Re: Unable to understand the importance of attributes in IdentifiedAnnotations [EXTERNAL]

2018-01-06 Thread Miller, Timothy
No, there is unfortunately no documentation and that code is a total mess. It 
in fact combines evaluations with training, and then we just set aside the best 
evaluated model and made that the default[1]. We really should have separate 
training code in the project and eval code can probably be outside (since it 
usually evolves a lot during development and will be messy). I can walk you 
through it if you're willing to put in some effort but unfortunately it's not a 
trivial thing.

You basically need to run this class: 
http://svn.apache.org/viewvc/ctakes/trunk/ctakes-assertion/src/main/java/org/apache/ctakes/assertion/eval/AssertionEvaluation.java?view=markup

it reads the gold standard from a Knowtator scheme developed under the SHARP 
project [2]. But if you point it to already-generated xmi files (in 
train,dev,test sub-directories) it can be used for gold standards in other 
formats. Probably you would need to write a class to generate your own xmi that 
reads whatever format your data is in. You can look here:
http://svn.apache.org/viewvc/ctakes/trunk/ctakes-assertion/src/main/java/org/apache/ctakes/assertion/pipelines/GoldEntityAndAttributeReaderPipelineForSeedCorpus.java?view=markup

to see a few methods for generating xmi from different data formats.

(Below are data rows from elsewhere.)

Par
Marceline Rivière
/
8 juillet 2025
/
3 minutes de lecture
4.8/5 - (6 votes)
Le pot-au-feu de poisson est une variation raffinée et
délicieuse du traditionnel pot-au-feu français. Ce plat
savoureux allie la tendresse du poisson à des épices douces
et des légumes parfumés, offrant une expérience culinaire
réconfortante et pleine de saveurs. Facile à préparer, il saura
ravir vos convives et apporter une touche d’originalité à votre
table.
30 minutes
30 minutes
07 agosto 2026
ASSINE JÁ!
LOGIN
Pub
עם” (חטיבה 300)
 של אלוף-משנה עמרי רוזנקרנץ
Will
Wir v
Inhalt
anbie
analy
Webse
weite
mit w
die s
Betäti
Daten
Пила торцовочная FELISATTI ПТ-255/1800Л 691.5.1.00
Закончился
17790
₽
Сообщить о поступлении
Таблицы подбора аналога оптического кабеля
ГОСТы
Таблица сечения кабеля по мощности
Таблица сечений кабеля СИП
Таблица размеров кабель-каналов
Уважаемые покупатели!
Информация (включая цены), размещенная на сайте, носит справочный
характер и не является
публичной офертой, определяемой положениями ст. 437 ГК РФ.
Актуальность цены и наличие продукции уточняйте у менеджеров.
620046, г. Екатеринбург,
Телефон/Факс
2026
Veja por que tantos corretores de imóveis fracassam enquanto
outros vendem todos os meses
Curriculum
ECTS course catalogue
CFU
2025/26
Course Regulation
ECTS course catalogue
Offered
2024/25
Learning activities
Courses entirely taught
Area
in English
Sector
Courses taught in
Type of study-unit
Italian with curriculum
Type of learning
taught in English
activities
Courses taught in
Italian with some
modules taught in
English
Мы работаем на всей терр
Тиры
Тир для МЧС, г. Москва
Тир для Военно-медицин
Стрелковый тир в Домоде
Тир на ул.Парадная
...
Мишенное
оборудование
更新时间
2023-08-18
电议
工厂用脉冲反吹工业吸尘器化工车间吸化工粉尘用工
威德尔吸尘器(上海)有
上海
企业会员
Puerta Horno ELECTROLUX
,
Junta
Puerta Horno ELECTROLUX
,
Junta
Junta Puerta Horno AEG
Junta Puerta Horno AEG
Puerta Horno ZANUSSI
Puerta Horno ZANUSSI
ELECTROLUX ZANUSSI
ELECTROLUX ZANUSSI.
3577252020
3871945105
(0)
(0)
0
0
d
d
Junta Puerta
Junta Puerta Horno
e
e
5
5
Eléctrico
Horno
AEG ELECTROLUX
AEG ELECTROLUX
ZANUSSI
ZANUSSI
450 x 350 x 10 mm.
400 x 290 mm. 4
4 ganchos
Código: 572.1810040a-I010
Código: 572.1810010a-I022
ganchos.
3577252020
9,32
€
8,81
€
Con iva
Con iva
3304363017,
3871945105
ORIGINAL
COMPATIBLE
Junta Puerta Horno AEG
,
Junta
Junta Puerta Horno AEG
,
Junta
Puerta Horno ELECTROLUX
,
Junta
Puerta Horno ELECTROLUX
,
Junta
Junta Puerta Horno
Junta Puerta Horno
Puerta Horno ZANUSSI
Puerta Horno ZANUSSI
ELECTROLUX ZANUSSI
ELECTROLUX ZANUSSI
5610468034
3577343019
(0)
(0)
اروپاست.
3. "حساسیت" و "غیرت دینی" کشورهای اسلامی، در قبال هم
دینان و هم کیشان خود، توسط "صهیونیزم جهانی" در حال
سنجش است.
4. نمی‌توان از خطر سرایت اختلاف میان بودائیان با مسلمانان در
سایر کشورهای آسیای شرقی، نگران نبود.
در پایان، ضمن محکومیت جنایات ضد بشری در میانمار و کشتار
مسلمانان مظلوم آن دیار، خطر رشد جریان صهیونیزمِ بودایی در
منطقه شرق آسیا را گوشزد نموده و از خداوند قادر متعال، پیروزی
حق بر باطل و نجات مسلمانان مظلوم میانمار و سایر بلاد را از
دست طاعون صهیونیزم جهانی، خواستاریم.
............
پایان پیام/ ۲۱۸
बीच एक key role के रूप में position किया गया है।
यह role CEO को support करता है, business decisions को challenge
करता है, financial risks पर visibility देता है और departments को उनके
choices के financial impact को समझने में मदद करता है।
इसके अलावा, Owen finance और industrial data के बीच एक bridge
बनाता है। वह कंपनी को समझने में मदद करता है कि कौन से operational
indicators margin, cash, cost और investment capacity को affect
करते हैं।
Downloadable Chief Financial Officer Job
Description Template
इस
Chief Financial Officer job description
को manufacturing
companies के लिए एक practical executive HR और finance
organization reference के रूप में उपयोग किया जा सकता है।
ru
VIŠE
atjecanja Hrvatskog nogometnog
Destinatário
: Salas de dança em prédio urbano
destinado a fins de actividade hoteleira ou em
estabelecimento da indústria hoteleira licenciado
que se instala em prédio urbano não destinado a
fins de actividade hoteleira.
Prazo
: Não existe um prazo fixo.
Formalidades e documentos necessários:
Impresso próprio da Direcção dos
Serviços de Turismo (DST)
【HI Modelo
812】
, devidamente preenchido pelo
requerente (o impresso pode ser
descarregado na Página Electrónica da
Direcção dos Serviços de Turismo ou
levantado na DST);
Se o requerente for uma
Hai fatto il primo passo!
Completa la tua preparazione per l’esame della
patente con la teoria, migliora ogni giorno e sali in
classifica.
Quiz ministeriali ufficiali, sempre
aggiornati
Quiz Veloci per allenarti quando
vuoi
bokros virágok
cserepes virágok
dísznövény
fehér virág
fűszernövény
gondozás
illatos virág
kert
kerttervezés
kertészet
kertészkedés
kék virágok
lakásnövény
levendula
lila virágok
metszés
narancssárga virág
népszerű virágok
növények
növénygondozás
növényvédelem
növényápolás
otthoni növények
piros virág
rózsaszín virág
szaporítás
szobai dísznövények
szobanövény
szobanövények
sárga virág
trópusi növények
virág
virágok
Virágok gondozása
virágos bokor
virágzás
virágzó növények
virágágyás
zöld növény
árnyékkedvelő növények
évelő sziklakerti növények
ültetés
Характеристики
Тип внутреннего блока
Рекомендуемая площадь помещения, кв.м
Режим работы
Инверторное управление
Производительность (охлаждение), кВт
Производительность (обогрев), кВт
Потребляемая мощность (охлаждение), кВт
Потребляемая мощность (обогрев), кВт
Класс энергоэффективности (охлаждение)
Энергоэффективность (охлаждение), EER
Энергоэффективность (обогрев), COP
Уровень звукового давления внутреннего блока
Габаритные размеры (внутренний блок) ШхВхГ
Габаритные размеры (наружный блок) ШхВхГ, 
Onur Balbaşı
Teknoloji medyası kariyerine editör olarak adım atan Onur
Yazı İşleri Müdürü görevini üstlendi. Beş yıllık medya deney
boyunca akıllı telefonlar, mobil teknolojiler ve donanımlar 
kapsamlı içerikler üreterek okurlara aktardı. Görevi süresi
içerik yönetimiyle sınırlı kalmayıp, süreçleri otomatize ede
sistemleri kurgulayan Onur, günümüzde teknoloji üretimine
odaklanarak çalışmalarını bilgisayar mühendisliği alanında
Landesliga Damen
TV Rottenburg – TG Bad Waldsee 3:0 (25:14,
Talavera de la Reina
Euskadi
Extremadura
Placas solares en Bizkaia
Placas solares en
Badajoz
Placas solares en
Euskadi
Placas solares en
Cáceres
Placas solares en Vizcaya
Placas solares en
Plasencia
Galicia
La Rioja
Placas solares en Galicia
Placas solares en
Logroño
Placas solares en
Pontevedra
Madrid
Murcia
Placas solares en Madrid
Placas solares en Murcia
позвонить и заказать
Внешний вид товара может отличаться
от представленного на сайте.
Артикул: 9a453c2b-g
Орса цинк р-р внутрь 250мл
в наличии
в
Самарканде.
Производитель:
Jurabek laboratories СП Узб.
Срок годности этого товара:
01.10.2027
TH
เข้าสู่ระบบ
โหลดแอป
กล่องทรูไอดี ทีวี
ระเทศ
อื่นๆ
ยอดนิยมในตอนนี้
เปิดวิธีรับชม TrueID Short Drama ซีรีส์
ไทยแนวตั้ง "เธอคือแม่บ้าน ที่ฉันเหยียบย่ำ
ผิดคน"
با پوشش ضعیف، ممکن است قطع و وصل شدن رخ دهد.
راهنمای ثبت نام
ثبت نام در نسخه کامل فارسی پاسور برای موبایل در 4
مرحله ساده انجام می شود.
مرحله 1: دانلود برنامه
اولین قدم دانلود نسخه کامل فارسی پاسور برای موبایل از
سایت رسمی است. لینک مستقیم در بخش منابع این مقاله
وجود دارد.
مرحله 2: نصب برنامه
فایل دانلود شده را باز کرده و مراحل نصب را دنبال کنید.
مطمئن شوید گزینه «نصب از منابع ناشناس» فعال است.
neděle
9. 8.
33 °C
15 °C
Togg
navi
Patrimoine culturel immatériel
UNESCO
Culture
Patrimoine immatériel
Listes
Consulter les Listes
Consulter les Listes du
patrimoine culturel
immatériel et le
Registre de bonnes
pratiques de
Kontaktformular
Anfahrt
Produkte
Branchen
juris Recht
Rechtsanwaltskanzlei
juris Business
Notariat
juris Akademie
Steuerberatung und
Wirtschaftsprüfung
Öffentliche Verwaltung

Hopefully that is enough information for you to figure out whether it's worth 
pursuing!

Tim


[1] There is some training-specific code but I'm not sure that's kept up with 
the eval code
[2] It can also read a few other formats like i2b2 challenge and mipacq, in 
case your data looks like that.


From: Harish Kulkarni 
Sent: Saturday, January 6, 2018 1:32 AM
To: dev@ctakes.apache.org
Subject: Re: Unable to understand the importance of attributes in 
IdentifiedAnnotations [EXTERNAL]

Is there any documentation or tutorial on how to train ctakes for negation
history etc.
I have some data with which to train the system

Thanks
Harish

On Jan 5, 2018 18:19, "Abramowitsch, Peter" 
wrote:

> Sorry for the very wordy contribution here    Following on Tim's
> answer,  I've found the historyOf mechanism to be very weak in its ability
> to detect more than just a few possible permutations, and one frequent
> issue is span where history Of modifies a series of concepts.
>
> 
>
> Here's an example from real notes
>
> "The patient is a 57-year-old woman with a past medical history of OSA ,
> asthma , CAD status post CABG..."
>
> Using my CAS post processor on the output I get this.
>
>
> PROBLEMS
>   [,,History of ,SNOMEDCT_US:78275009/C0520679] Sleep Apnea, Obstructive
> OSA
> past medical history of OSA , asthma , CAD status po
>
>   [,,,SNOMEDCT_US:195967001/C0004096] Asthma asthma
> edical history of OSA , asthma , CAD status post CABG.>
>
>   [,,,SNOMEDCT_US:414024009/C1956346] Coronary Artery Disease CAD
> story of OSA , asthma , CAD status post CABG.>--
>
> =MEDICATIONS==
> ==SIGNS=
> =PROCEDURES==
>   [,,History of ,SNOMEDCT_US:90205004/C0010055] Coronary Artery Bypass
> Surgery CABG
> sthma , CAD status post CABG.>--
>
>
> I print the history of, confidence, and polarity flags in the [,,, ]
> section before the SNOMED code of each identified annotation.   Notice
> that it found history of OSA but not Asthma or CAD. It did find History of
> again for the procedure CABG because of the word POST.
>
>
> Here's another example
>
> "Cardiac transplant 15 years ago as stated above with chronic
> immunosuppressives , history of gout , hypertension , renal insufficiency."
>
>
> PROBLEMS
>   [,,History of ,SNOMEDCT_US:90560007/C0018099] Gout gout  2018-01-01
> 15:00:00 +0100~
> ppressives , history of gout , hypertension , renal i
>
>   [,,,SNOMEDCT_US:28119000/C0020544] Renal hypertension hypertension ,
> renal  2018-01-01 15:00:00 +0100~
> ves , history of gout , hypertension , renal insufficiency.>--
>
>   [,,,SNOMEDCT_US:236423003/C1565489] Renal Insufficiency renal
> insufficiency  2018-01-01 15:00:00 +0100~
> f gout , hypertension , renal insufficiency.>--
>
> =MEDICATIONS==
>   [,,,SNOMEDCT_US:372823004/C0021081] Immunosuppressive Agents
> immunosuppressives  2018-01-01 15:00:00 +0100~
> ated above with chronic immunosuppressives , history of gout , hype
>
> ==SIGNS=
>   [,,,SNOMEDCT_US:161451004/C0455492] H/O: gout history of gout
> 2018-01-01 15:00:00 +0100~
> ic immunosuppressives , history of gout , hypertension , renal i
>
> =

Re: Unable to understand the importance of attributes in IdentifiedAnnotations [EXTERNAL]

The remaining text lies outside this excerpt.